What was unexpected was that he
was hanging upside-down, swinging gently in the breeze.
“Hello there. I don’t
suppose you could help me down?” He turned in a slow circle, facing away from
them. “Or at least keep playing? It’s rather boring up here.”
“Well met friend,” Tristan
pulled his horse alongside the hanging man.
He took hold and turned the
fellow around putting them, somewhat, eye-to-eye. The leather strip with
the sigil of the Hunter’s Guild not currently necessary to keep the man’s long
brown hair out of his eyes.
“Tell me,” Tristan asked, “how
does a Hunter fall prey to his own snare?”
“Funny you should ask. I
wasn’t catching much in the woods, so when my friend suggested I try the road I
figured it couldn’t hurt.”
“Your friend… told you to put a
trap in the road?” Tristan arched a brow.
“Yes,” the man pointed, setting
himself turning again, “she’s right behind those bushes.”
“Dammit Gibson!”
Tristan turned to see a small
figure stumble from the bushes, her short cloak getting caught in the
brambles. As she pulled free her hood fell back revealing dark hair
framing a young face.
"Hello there friend,” Tristan waved. “My name is Tristan, travelling musician and
performer." With a short bow he gestured to the other rider,
"My friend in the cloak prefers to keep their own counsel. May I ask
who you are?"
"I'm the one robbing
you." She said, drawing a hand crossbow.
She took aim at Tristan as
Gibson spoke, "She's Sera."
"God dammit Gibson!"
Sera raised the crossbow a bit
higher and fired a bolt into the trees, severing the snare and dropping Gibson,
who let out a sharp yelp of surprise. Tristan tried to support the hunter
but the man's flailing dragged them both to the ground.
Standing up Tristan dusted
himself off and tried to help Gibson to his feet, but the man had somehow
become tangled in his own rope.
"Now then," Sera said
as she nocked another bolt. "I believe I was robbing you all."
"My dear lady,"
Tristan said with a flourish of his cloak that hid the palming of a throwing
knife, "I am all I said, a humble musician. I have nothing worth
taking."
"And what about your friend
there?" Sera asked, taking aim at the silent rider. "Don't
think I can't see your jewels under that hood."

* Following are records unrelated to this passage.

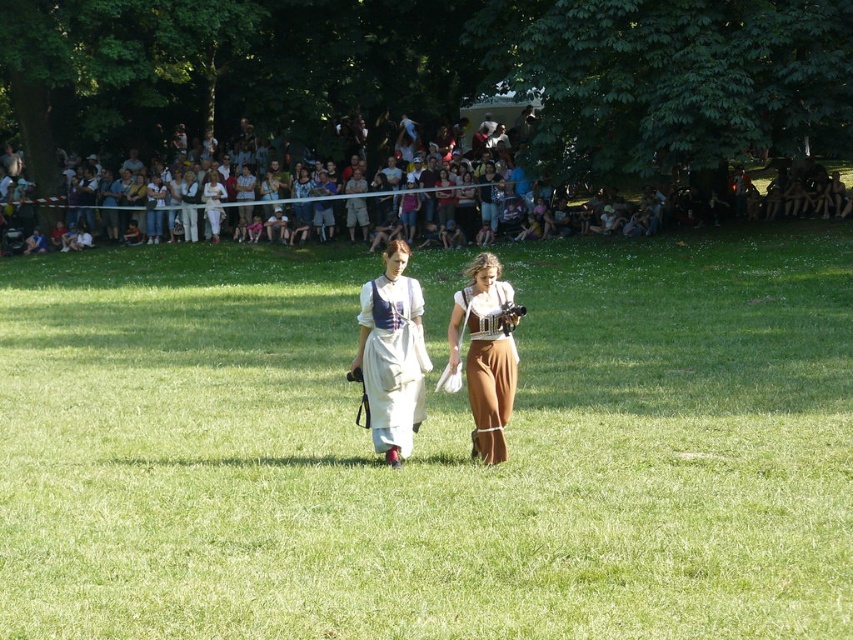 Question: Does white casual clothing at upper center appear over matte white dress at center?

Choices:
 (A) no
 (B) yes

Answer: (B)

Question: Which point appears farthest from the camera in this image?

Choices:
 (A) (482, 396)
 (B) (683, 349)
 (C) (399, 284)

Answer: (B)

Question: Estimate the real-world distances between objects in this image. Which object is farther from the brown leather pants at center?

Choices:
 (A) green grass at center
 (B) white casual clothing at upper center
 (C) matte white dress at center

Answer: (B)

Question: Can you confirm if green grass at center is positioned to the left of white casual clothing at upper center?

Choices:
 (A) no
 (B) yes

Answer: (A)

Question: Which of these objects is positioned farthest from the white casual clothing at upper center?

Choices:
 (A) green grass at center
 (B) brown leather pants at center

Answer: (B)

Question: Does green grass at center appear under matte white dress at center?

Choices:
 (A) no
 (B) yes

Answer: (B)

Tristan glanced back at his
companion, still sitting unmoving on their horse, and gave a start when
the figure spoke.
"Sera the Wayfarer?"
They asked in a cultured voice.
Sera smirked, "So you've
heard of me."
If derision could cut, Tristan
wouldn’t need his knife. "Your
reputation is by association only. I seek your master."
Sera's smirk turned to a snarl
and her grip tightened on the crossbow, "I don't-" she was interrupted
as Gibson finally stumbled to his feet.
"Oh you mean Flynt."
He said, still shaking himself free of the ropes.
Sera pinched her eyes closed
with a grimace, "God. Dammit. Gibson!" She ground through
clenched teeth.
Taking the opportunity, Tristan
let fly the knife. The blade drove into the body of the crossbow and
knocked it from the hand of the distracted thief.
Pleased with himself, Tristan
turned to his no longer silent companion. But his grin slid off his face
when Sera pulled out a second crossbow, nocked and ready to fire.
"I don't have a
'master'." She snarled.
"Indeed!" a deep voice
boomed out from the forest canopy.
From the trees a man swung down,
letting go of his rope well before the ground he flipped through the air and
landed in a kneeling crouch in front of the cloaked rider, his arms spread wide
kept his cape flaring dramatically.
"Master is such an ordinary
title, I like to think of myself as the brave and heroic leader." He
rose only long enough to perform a swooping bow. "Flynt of the
Forest Steel, at your service."
"Sir Francis of
Stonewall," she said, "your Queen requires your services as a knight
once more."
Flynt, or Francis, chuckled
softly. "So, the rumors are true. The royal family has been
usurped."
"Indeed," said Queen
Valentina. "Although reports of my death are somewhat
premature."
Flynt stood straighter, his
flamboyancy dropping away as his shoulders settled with responsibility. It suited him, like a favorite cloak being
worn again after a long time.
"Sera, Gibson," Francis
called over his shoulder, "go alert the others. We have
ourselves a new patron."
Sera lowered her crossbow in
stunned awe while Gibson tripped over the ropes and fell again.